How They Write

How They Write

“First, just write the rant.”

That insight was among the advice religion professor Jeffrey Israel shared with students in the fall as part of the How I Write series, organized by Williams’ Writing Center. Israel, the author of Living with Hate in American Politics and Religion, published by Columbia University Press in 2019, was joined by essayist, book editor, English professor and department chair Bernie Rhie for the conversation, which took place in October.

Four students who coordinate the Writing Center’s tutors planned the series, with a goal of representing a variety of disciplines and presenting information that was relatable. “We thought about professors we knew who provided great concrete feedback to their students,” says Shreyas Rajesh ’22, one of the student organizers.

Reid Kurashige ’22 says he wanted people to think together about the process of a practice that so many of the Williams community are engaged in every day, from writing lab reports to prose. “We hardly ever talk about our professors writing,” he says, “and that always struck me as a lost opportunity.”

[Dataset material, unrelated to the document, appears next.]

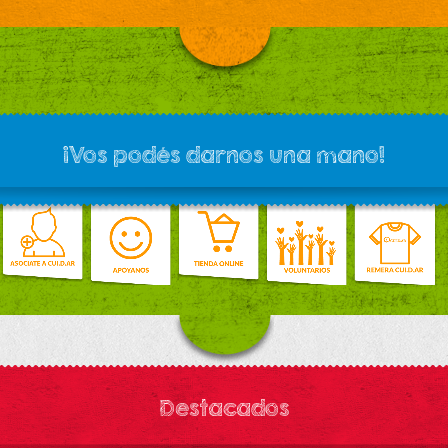
¡Vos podés darnos una mano!
Destacados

Taking a page from past organizers, this year’s students hosted the events, introduced the speakers and moderated discussions, all of which were recorded and are available on the Writing Center’s website. Darin Li ’22 says he, Kurashige, Rajesh and Emma McTague ’23 and his fellow organizers asked the professors open-ended questions in hopes of fostering conversations about “how many ways there are to approach a hard task.” These led to moments of candor: Rhie recalling an influential seventh-grade English teacher who encouraged metaphors in writing; Israel confessing that he hates writing emails; Tiku Majumder, Barclay Jermain Professor of Natural Philosophy, acknowledging his love of bullet points; and President Maud Mandel sharing a memory of her mother’s aggressive editing style.

They also offered handy tips, such as Israel’s note about writing the rant; bits of learned wisdom, like when Mandel told students, “Writing is a form that thinking takes”; and plenty of inspiring words, such as Rhie’s statement, “Every time you write something that you’re happy with, you feel lucky.”

“I think anyone watching will walk away with some concrete ideas for how they can improve their writing process,” says Rajesh. “More than that, though, having a chance to think about writing also gives us a chance to think about ourselves, our own thinking processes and how we choose to communicate.”